NeuroToxicology, 2008
We previously demonstrated potentiated effects of maternal Pb exposure producing blood Pb(PbB) levels averaging 39 μg/dl combined with prenatal restraint stress (PS) on stress challenge responsivity of female offspring as adults. The present study sought to determine if: 1) such interactions occurred at lower PbBs, 2) exhibited gender specificity, and 3) corticosterone and neurochemical changes contributed to behavioral outcomes. Rat dams were exposed to 0, 50 or 150 ppm Pb acetate drinking water solutions from 2 mos prior to breeding through lactation (pup exposure ended at weaning; mean PbBs of dams at weaning were <1, 11 and 31 μg/dl, respectively); a subset in each Pb group underwent prenatal restraint stress (PS) on gestational days 16-17. The effects of variable intermittent stress challenge (restraint, cold, novelty) on Fixed Interval (FI) schedule controlled behavior and corticosterone were examined in offspring when they were adults.

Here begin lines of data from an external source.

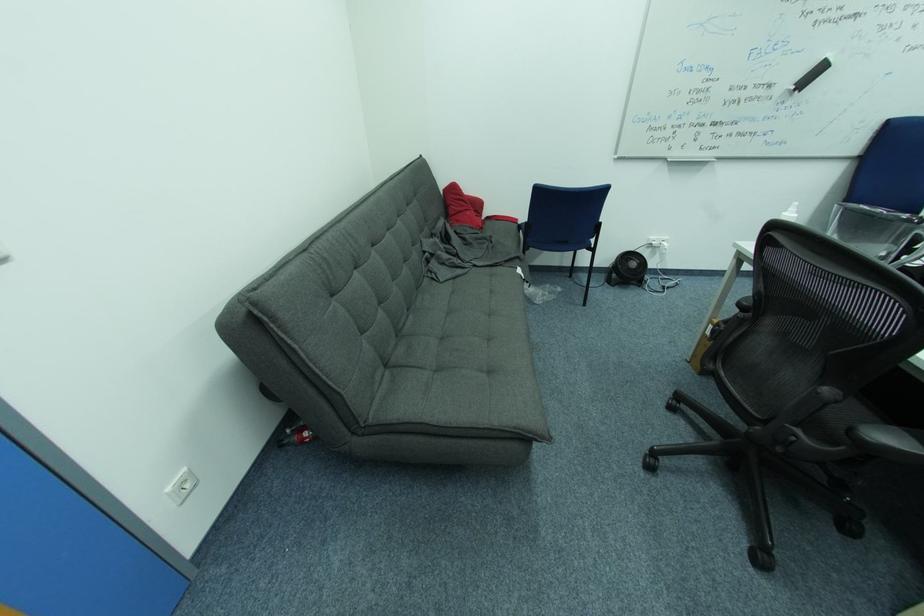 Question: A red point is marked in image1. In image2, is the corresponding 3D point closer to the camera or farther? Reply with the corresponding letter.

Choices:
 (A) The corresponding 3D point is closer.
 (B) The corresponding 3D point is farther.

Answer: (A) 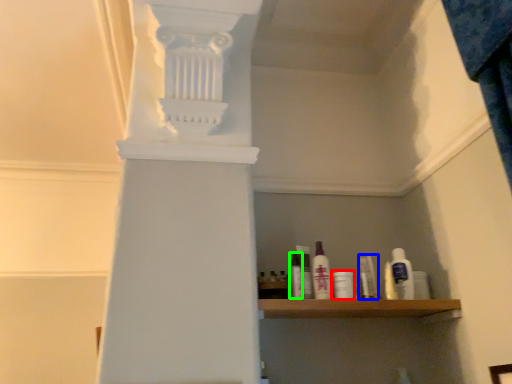 Question: Estimate the real-world distances between objects in this image. Which object is closer to toiletry (highlighted by a red box), toiletry (highlighted by a blue box) or toiletry (highlighted by a green box)?

Choices:
 (A) toiletry
 (B) toiletry

Answer: (A) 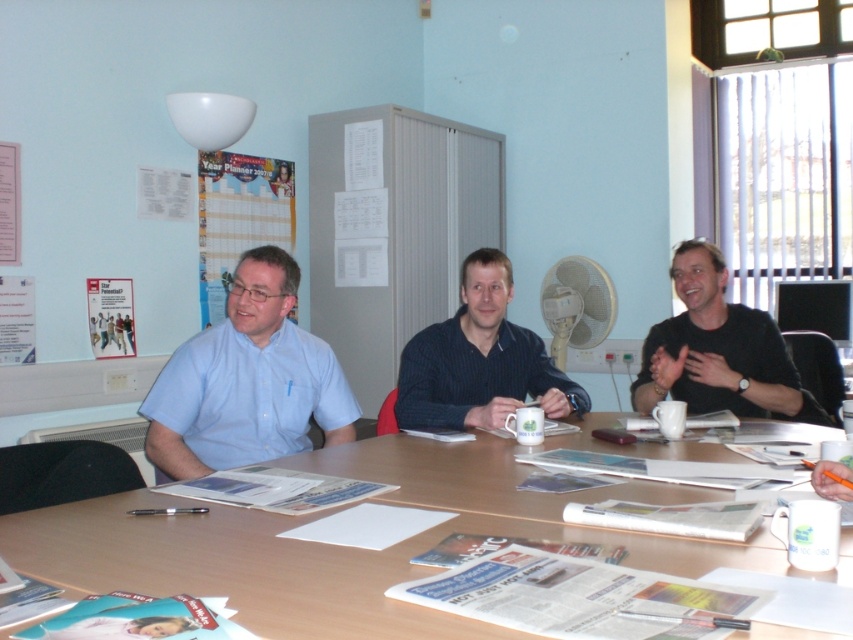 Question: Does wooden table at center appear over black matte shirt at center?

Choices:
 (A) no
 (B) yes

Answer: (A)

Question: Can you confirm if wooden table at center is positioned below black matte shirt at center?

Choices:
 (A) no
 (B) yes

Answer: (B)

Question: Is wooden table at center to the left of black matte shirt at center from the viewer's perspective?

Choices:
 (A) yes
 (B) no

Answer: (A)

Question: Which object is positioned farthest from the wooden table at center?

Choices:
 (A) dark blue textured shirt at center
 (B) black matte shirt at center

Answer: (B)

Question: Among these objects, which one is nearest to the camera?

Choices:
 (A) black matte shirt at center
 (B) dark blue textured shirt at center
 (C) wooden table at center

Answer: (C)

Question: Which of the following is the closest to the observer?

Choices:
 (A) tap(753, 400)
 (B) tap(167, 392)
 (C) tap(747, 541)

Answer: (C) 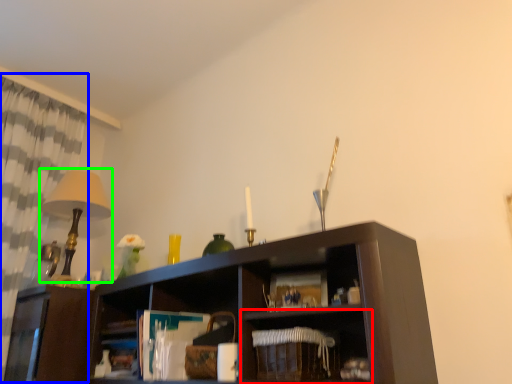 Question: Based on their relative distances, which object is farther from shelf (highlighted by a red box)? Choose from curtain (highlighted by a blue box) and table lamp (highlighted by a green box).

Choices:
 (A) curtain
 (B) table lamp

Answer: (A) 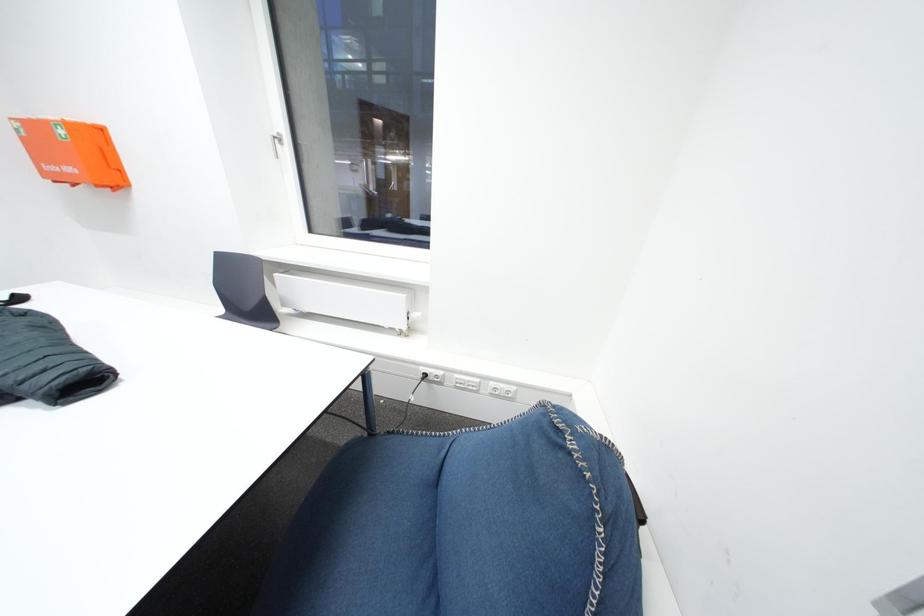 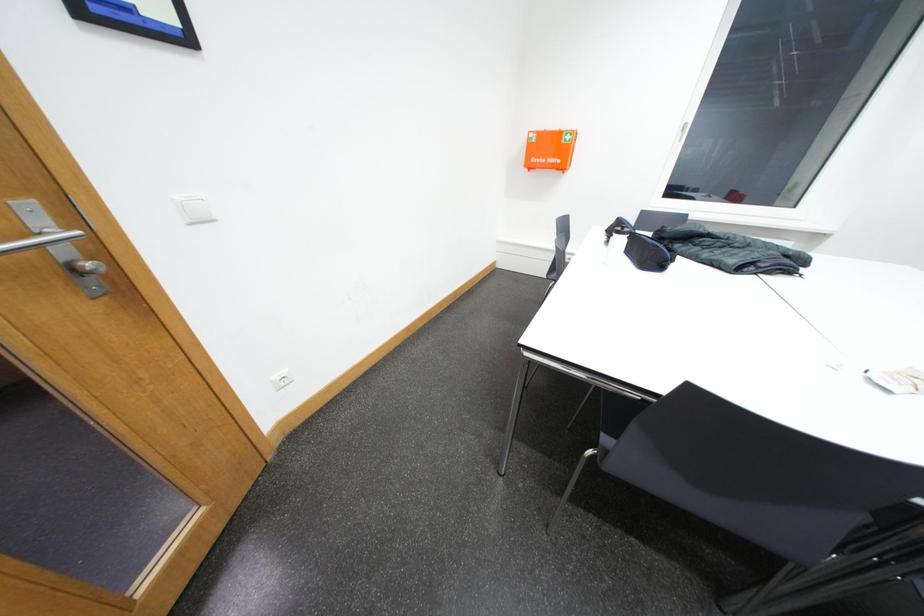 The images are taken continuously from a first-person perspective. In which direction are you moving?

The movement direction of the cameraman is left, backward. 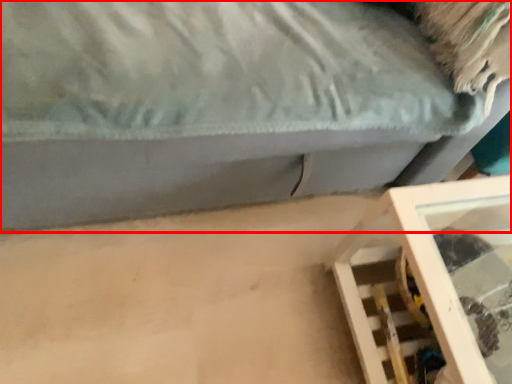 Question: In this image, where is furniture (annotated by the red box) located relative to furniture?

Choices:
 (A) right
 (B) left

Answer: (B) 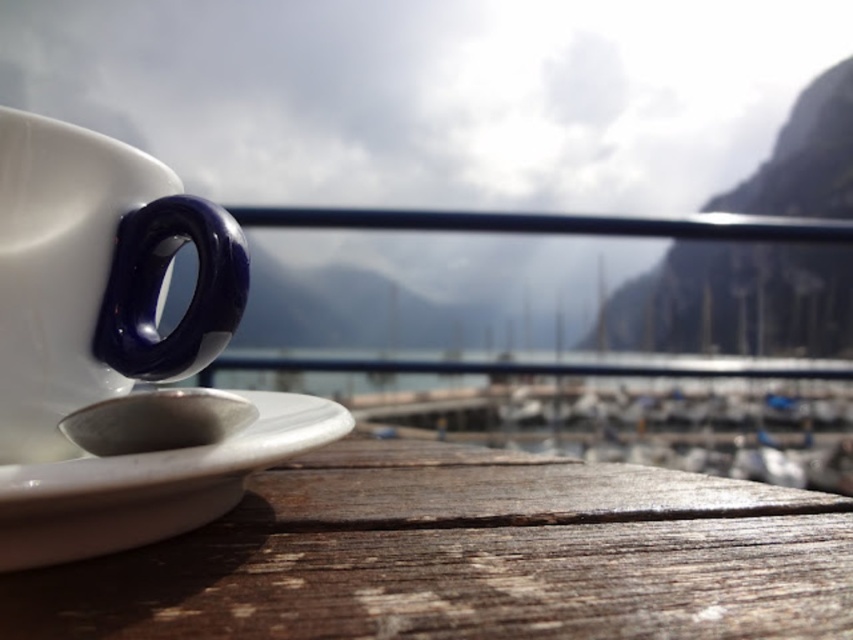 Which is behind, point (207, 627) or point (160, 346)?

Point (160, 346)

Is wooden table at lower left positioned at the back of white glossy mug at left?

No.

Is point (141, 552) farther from camera compared to point (141, 372)?

No, (141, 552) is in front of (141, 372).

In order to click on wooden table at lower left in this screenshot , I will do `click(466, 556)`.

Does white glossy mug at left have a smaller size compared to white glossy saucer at lower left?

Correct, white glossy mug at left occupies less space than white glossy saucer at lower left.

Between point (22, 234) and point (146, 529), which one is positioned behind?

Positioned behind is point (22, 234).

This screenshot has width=853, height=640. In order to click on white glossy mug at left in this screenshot , I will do `click(96, 276)`.

Find the location of a particular element. The image size is (853, 640). white glossy mug at left is located at coordinates (96, 276).

Is wooden table at lower left positioned before white glossy saucer at lower left?

Yes.

Is wooden table at lower left further to the viewer compared to white glossy saucer at lower left?

That is False.

Does point (473, 548) lie in front of point (209, 497)?

That is True.

Find the location of a particular element. This screenshot has height=640, width=853. wooden table at lower left is located at coordinates (466, 556). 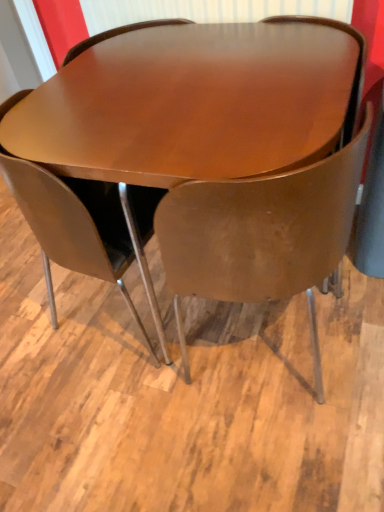 Locate an element on the screen. The width and height of the screenshot is (384, 512). vacant area on top of glossy wood table at center (from a real-world perspective) is located at coordinates (179, 79). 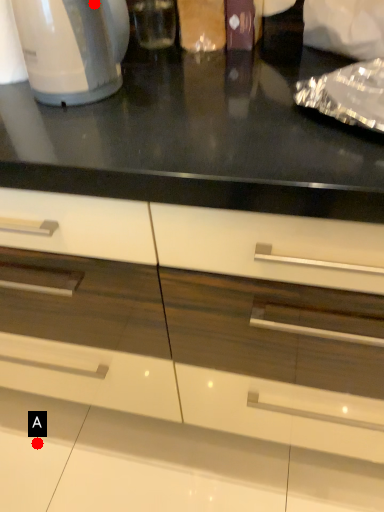 Question: Two points are circled on the image, labeled by A and B beside each circle. Which point is closer to the camera?

Choices:
 (A) A is closer
 (B) B is closer

Answer: (B) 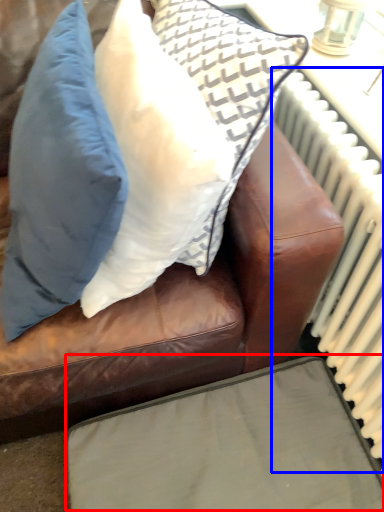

Corticosterone changes were also measured in non-behaviorally tested (NFI) littermates. PS alone was associated with FI rate suppression in females and FI rate enhancement in males; Pb exposure blunted these effects in both genders, particularly following restraint stress. PS alone produced modest corticosterone elevation following restraint stress in adult females, but robust enhancements in males following all challenges. Pb exposure blunted these corticosterone changes in females, but further enhanced levels in males. Pb-associated changes showed linear concentration dependence in females, but non-linearity in males, with stronger or selective changes at 50 ppm. Statistically, FI performance was associated with corticosterone changes in females, but with frontal cortical dopaminergic and serotonergic changes in males. Corticosterone changes differed markedly in FI vs. NFI groups in both genders, demonstrating a critical role for behavioral history and raising caution about extrapolating biochemical markers across such conditions. These findings demonstrate that maternal Pb interacts with prenatal stress to further modify both behavioral and corticosterone responses to stress challenge, thereby suggesting that studies of Pb in isolation from other disease risk factors will not reveal the extent of its adverse effects. These findings also underscore the critical need to extend screening programs for elevated Pb exposure, now restricted to young children, to pregnant, at risk, women.